Let’s have another look at the Magic of ZIRP and NIRP – by follow the lead of Internet companies. – Invent some revolutionary type of social media exchange nobody has ever heard of. Raise $1 billion by selling bonds to the public. You have no credit and no credibility? No worries. The companies that have done best lately are those with the worst credit, according to Bloomberg. These “balance sheet bombs” have benefited most from ZIRP, NIRP, and collapsing spreads.
“Everybody wants high yield. And nobody believes the Fed will allow debtors to fail.” It continues… ”That a new company with no track record, no real product, no profits, no sales, and no business plan should have the very worst credit rating possible… and should therefore be an cinch to get plenty of credit.”
In other words, borrow at twice the going rate for IBM – let’s say 4%. With a real inflation rate of >3.91%, you’re getting money for essentially nothing. But you still have to make debt payments…
“So borrow $1 billion. You have to pay $40 million in annual interest. But you take the $1 billion and use it to buy your products (whatever they are). Your company shows sales of $1 billion. You bring about 40% of that to the bottom line… giving you debt cover of 10 times. This makes you one of the best credit risks on the market. Then, if your shares sell for 20 times earnings (modest for a tech company), the capital value of your company will soar by 20 x $400,000,000 = $8 billion!”

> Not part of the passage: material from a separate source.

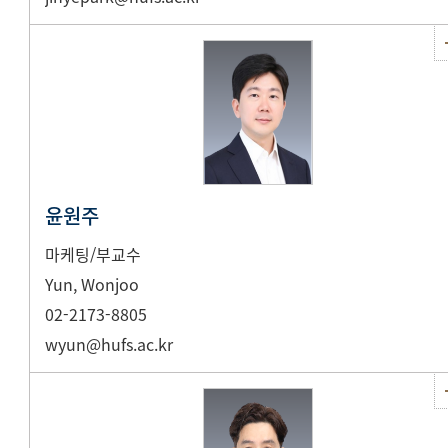
윤원주
마케팅/부교수
Yun, Wonjoo
02-2173-8805
wyun@hufs.ac.kr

Started with nothing. “Through the magic of ZIRP and NIRP… along with some accounting chicanery… you now have a company worth $8 billion. Sound crazy? Yes. And that is almost exactly what the Fed is trying to encourage.”
Companies borrow. “They use the money to buy their shares. Stocks go up. This “wealth effect” is supposed to trickle down to the public, who are meant to buy the corporations’ products. Rising sales will produce higher profits. Stocks will go up. Everyone will be richer.”
The risk to the short-term investor may be that he misses out on this silly insanity. Asset prices go up; he wants to be a part of it. However the risk to the long-term investor arrives when the economy comes to its senses.
When unrest comes, there will be enough to worry about; at least you don’t want to worry about your savings. Only gold will preserve value when things turn bad, why it is recommend that every saver have at least 5% of liquid assets in physical gold or silver, preferably stored outside the country of residence.
Hoffman says, “The biggest alarm bell is the Fed. Forget what they are doing behind closed doors with the fake ‘tapering.’ When Janet Yellen is forced to come out and say we got to stop the taper, or we got to reverse it because of the failing U.S. economy, that will be the final alarm bell. After that, there will be no way shape or form that the mainstream media, Washington or Wall Street, can pretend that it is anything other than what it is–failed central bank policy.”
There is a massive deflation coming, that there will probably be an overnight devaluation of the dollar and huge overnight revaluation of gold, and, though it will be painful for most, it is the greatest opportunity in history for those who are prepared.
Keiser Report: Derp-like policy of ZIRP and NIRP
Even – Pope Francis claims global economy is close to collapse:
In an interview with Spanish newspaper La Vanguardia, he said: ‘our world cannot take it anymore. Our global economic system can’t take any more.’ – ‘We discard a whole generation to maintain an economic system that no longer endures – a system that to survive has to make war, as the big empires have always done.’ – ‘The economy is moved by the ambition of having more and, paradoxically, it feeds a throwaway culture.’ The pontiff expressed particular concern over the ‘worrisome’ statistics of youth unemployment.
He said: ”The rate of unemployment is very worrisome to me, which in some countries is over 50 percent. That is an atrocity.”